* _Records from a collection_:
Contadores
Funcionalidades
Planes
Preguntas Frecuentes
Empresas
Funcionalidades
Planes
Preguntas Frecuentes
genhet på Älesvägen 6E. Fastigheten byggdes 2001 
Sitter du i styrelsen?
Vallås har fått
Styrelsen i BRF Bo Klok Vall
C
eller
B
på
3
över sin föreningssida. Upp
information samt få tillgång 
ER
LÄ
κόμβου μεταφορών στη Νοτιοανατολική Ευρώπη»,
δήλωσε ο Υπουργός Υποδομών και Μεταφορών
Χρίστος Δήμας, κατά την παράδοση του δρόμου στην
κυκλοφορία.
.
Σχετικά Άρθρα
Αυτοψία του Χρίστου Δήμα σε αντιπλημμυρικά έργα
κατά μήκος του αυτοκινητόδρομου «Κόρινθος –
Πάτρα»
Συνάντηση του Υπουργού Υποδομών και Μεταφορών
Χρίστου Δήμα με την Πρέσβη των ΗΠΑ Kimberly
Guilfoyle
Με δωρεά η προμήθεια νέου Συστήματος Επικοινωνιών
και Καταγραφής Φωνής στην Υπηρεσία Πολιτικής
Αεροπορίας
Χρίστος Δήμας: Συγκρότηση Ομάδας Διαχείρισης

==

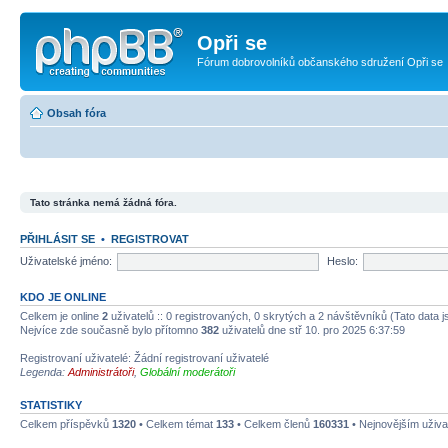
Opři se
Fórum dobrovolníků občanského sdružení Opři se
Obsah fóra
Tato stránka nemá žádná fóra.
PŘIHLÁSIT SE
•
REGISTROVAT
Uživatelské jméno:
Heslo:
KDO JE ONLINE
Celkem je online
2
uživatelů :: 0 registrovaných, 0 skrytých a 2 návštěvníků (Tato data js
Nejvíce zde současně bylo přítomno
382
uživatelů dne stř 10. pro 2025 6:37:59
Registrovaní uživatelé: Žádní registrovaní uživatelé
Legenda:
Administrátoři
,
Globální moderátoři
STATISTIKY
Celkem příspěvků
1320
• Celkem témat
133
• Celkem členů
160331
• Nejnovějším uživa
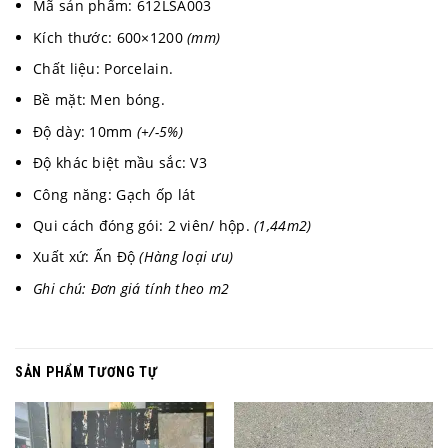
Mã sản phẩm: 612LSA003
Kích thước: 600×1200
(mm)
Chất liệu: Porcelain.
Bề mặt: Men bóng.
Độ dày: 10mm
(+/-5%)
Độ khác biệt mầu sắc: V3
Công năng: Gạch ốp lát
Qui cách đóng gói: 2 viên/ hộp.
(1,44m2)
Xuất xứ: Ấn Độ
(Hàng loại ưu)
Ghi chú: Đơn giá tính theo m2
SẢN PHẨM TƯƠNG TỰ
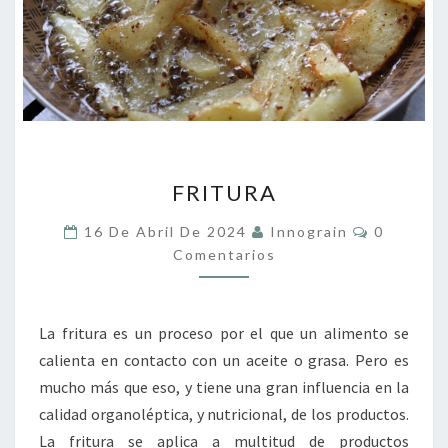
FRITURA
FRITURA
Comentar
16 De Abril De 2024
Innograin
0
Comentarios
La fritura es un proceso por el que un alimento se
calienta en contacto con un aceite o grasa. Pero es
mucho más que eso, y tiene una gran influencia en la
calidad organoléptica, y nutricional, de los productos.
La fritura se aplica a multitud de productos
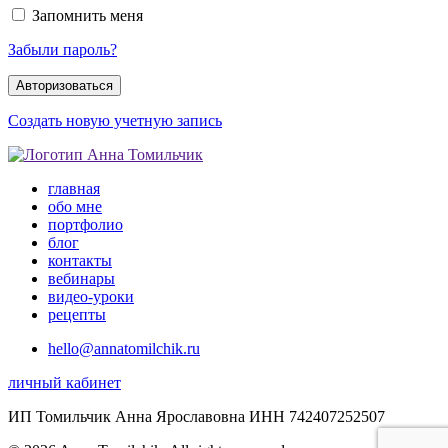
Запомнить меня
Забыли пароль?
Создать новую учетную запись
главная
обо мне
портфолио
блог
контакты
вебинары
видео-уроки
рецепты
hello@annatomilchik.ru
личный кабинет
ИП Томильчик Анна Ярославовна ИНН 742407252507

...

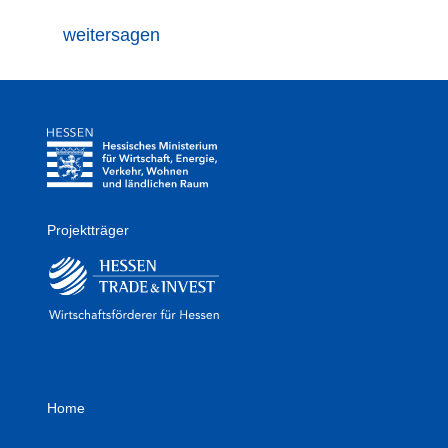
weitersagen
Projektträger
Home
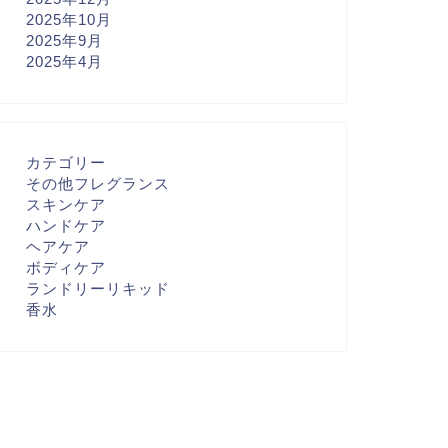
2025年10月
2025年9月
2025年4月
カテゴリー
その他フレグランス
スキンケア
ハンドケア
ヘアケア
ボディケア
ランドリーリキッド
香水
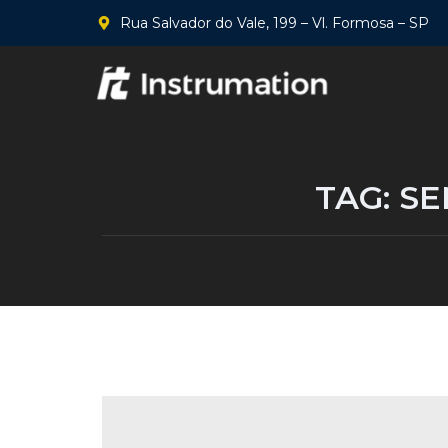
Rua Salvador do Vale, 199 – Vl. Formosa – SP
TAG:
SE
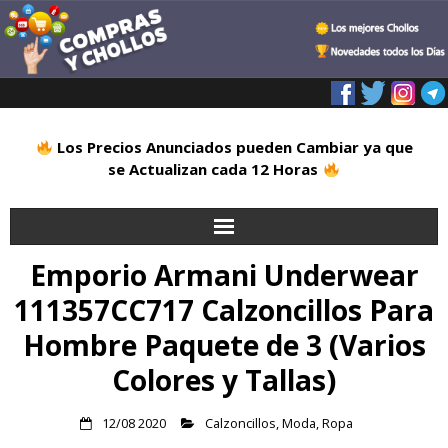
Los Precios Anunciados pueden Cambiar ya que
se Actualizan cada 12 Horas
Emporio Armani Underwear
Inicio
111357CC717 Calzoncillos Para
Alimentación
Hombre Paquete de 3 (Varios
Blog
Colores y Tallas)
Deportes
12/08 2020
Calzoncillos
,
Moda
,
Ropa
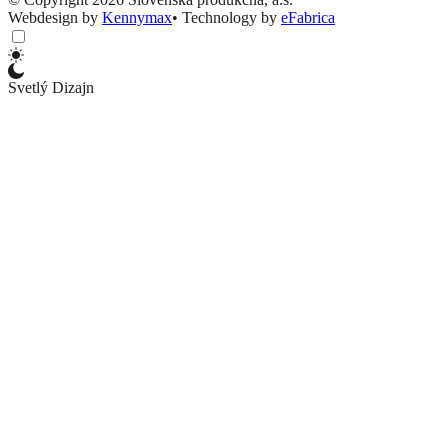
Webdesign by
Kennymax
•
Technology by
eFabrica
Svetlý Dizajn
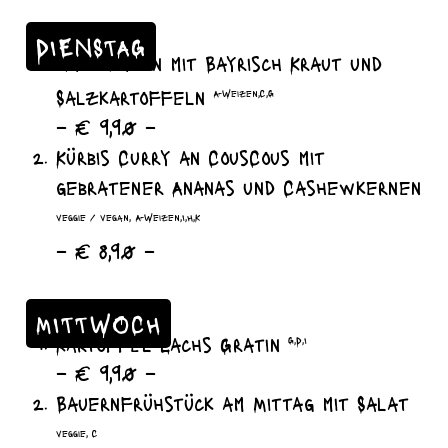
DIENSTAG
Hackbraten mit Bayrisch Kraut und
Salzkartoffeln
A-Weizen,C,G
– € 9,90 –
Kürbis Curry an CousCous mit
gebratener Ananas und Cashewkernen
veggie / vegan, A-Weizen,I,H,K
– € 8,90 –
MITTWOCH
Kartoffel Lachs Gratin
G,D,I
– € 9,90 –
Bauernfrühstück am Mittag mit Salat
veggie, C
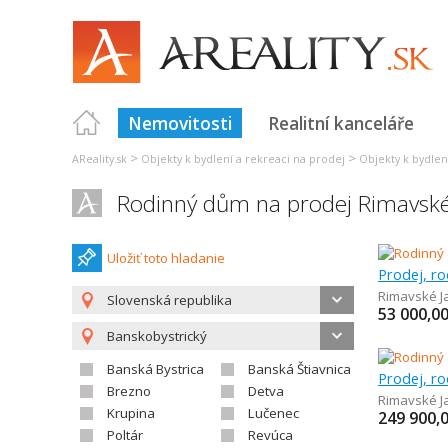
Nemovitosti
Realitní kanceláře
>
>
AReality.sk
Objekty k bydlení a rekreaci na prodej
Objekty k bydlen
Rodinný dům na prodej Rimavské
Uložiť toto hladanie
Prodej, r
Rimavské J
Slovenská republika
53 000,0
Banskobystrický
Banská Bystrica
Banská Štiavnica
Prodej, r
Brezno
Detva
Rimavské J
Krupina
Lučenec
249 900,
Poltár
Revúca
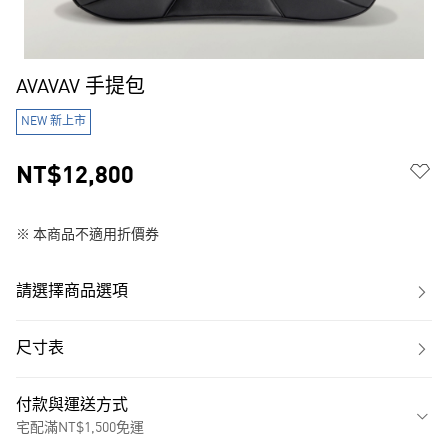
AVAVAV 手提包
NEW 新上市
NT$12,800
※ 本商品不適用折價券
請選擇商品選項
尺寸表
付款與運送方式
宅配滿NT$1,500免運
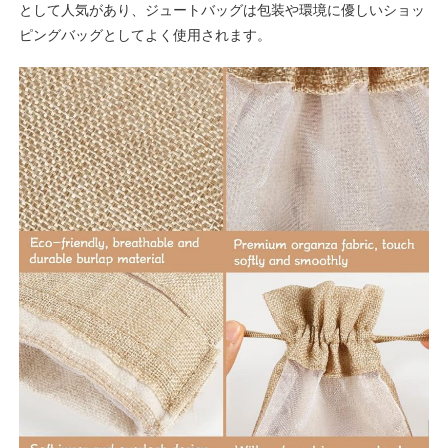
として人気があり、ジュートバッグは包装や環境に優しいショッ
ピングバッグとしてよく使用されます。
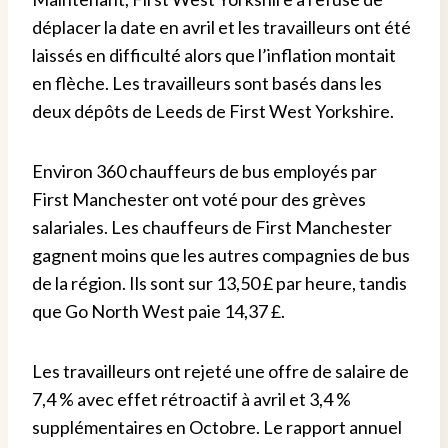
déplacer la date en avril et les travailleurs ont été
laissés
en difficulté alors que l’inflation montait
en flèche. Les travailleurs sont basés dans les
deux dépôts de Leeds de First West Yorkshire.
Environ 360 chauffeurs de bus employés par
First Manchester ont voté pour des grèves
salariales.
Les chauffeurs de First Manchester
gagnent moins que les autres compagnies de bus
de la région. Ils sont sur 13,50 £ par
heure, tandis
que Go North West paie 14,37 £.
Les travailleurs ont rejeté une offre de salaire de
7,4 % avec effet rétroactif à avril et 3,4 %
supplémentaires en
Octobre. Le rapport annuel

* _WHAT IS EXPECTED_: Print from the line containing "La fritura se aplica a multitud de productos" through the line containing "ИП Томильчик Анна" in the data above, exactly as the lines stand, and omit every picture.

* _YOUR SOLUTION_:
La fritura se aplica a multitud de productos
Запомнить меня
Забыли пароль?
Создать новую учетную запись
главная
обо мне
портфолио
блог
контакты
вебинары
видео-уроки
рецепты
hello@annatomilchik.ru
личный кабинет
ИП Томильчик Анна Ярославовна ИНН 742407252507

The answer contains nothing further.